WHAT YOU HAVE TO DO:
Pull every line containing "silver" from the data.

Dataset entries
========================================

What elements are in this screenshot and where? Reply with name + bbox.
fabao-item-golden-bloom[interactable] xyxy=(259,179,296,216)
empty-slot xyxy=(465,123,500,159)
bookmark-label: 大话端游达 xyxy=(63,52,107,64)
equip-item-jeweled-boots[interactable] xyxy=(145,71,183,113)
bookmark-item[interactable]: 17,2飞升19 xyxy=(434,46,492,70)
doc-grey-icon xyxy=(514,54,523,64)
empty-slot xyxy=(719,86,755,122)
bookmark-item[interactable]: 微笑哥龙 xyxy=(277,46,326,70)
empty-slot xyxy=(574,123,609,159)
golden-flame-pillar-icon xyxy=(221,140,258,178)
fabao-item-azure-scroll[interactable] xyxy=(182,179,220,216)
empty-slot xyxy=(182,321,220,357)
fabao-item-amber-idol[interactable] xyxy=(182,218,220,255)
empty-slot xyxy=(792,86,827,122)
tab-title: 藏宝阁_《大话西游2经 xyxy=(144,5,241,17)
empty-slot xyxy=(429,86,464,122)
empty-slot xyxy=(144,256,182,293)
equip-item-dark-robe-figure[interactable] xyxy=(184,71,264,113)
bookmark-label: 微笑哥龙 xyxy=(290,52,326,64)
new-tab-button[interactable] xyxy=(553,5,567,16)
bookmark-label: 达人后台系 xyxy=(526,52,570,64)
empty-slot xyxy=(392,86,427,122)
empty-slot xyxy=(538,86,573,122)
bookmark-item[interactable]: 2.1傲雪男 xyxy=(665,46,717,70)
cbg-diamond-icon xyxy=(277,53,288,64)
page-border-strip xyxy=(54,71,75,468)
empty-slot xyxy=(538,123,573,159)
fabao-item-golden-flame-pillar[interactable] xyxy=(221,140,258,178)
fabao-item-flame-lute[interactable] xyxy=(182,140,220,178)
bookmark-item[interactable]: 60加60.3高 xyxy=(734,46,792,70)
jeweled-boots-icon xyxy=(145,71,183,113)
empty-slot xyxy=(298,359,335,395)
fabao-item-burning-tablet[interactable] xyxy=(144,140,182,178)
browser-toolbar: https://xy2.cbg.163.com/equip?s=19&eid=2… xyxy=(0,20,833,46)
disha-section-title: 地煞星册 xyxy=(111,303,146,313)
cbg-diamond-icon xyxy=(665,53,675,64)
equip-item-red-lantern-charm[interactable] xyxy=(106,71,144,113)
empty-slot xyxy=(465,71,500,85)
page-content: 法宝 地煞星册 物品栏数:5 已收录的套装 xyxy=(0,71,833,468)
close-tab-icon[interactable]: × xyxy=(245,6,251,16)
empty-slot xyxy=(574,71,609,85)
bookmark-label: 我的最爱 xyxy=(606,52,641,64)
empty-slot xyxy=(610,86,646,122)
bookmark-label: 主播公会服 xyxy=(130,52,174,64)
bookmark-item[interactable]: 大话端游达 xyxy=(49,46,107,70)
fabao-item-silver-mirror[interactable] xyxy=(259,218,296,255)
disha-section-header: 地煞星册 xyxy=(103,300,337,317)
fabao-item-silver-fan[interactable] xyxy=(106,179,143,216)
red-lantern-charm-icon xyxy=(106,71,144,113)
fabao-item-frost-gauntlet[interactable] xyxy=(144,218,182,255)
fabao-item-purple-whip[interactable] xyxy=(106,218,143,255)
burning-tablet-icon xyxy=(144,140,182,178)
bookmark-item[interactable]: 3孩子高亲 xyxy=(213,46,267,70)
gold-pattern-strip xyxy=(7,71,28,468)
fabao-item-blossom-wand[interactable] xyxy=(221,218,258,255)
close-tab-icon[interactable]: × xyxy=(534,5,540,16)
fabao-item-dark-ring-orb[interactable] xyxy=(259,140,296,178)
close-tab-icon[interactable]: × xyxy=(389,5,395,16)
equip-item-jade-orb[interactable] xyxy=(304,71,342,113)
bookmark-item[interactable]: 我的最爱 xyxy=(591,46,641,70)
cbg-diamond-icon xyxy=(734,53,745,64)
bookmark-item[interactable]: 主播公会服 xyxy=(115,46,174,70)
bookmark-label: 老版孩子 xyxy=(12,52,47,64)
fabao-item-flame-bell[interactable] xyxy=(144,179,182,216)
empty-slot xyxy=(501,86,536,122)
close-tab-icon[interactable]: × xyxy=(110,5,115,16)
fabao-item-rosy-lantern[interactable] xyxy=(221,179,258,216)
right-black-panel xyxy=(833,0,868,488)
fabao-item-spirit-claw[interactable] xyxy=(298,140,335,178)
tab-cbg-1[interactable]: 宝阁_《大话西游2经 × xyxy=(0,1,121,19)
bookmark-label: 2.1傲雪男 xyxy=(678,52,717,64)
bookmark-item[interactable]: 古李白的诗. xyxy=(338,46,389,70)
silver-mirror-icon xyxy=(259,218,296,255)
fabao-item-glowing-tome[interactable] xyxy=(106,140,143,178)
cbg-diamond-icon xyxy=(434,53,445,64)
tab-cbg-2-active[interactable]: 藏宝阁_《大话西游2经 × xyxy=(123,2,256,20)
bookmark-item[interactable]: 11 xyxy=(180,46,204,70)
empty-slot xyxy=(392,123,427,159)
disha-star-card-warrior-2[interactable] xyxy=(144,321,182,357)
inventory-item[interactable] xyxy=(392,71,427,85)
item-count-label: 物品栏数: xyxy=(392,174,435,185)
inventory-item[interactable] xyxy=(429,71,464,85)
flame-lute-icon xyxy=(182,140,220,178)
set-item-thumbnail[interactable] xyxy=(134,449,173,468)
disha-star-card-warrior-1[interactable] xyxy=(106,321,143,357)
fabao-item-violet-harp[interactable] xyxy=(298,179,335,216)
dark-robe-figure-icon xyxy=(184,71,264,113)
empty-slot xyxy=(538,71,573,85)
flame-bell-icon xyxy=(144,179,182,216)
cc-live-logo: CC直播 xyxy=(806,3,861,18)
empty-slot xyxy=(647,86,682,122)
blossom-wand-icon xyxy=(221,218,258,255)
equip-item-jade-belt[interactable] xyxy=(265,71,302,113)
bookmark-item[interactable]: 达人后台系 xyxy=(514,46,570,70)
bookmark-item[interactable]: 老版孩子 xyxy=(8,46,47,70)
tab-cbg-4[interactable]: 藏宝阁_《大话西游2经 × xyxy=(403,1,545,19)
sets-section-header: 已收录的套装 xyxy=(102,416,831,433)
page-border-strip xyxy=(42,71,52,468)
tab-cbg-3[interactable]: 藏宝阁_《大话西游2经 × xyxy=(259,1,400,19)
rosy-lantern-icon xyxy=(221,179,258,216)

========================================

EXPECTED OUTPUT:
fabao-item-silver-mirror[interactable] xyxy=(259,218,296,255)
fabao-item-silver-fan[interactable] xyxy=(106,179,143,216)
silver-mirror-icon xyxy=(259,218,296,255)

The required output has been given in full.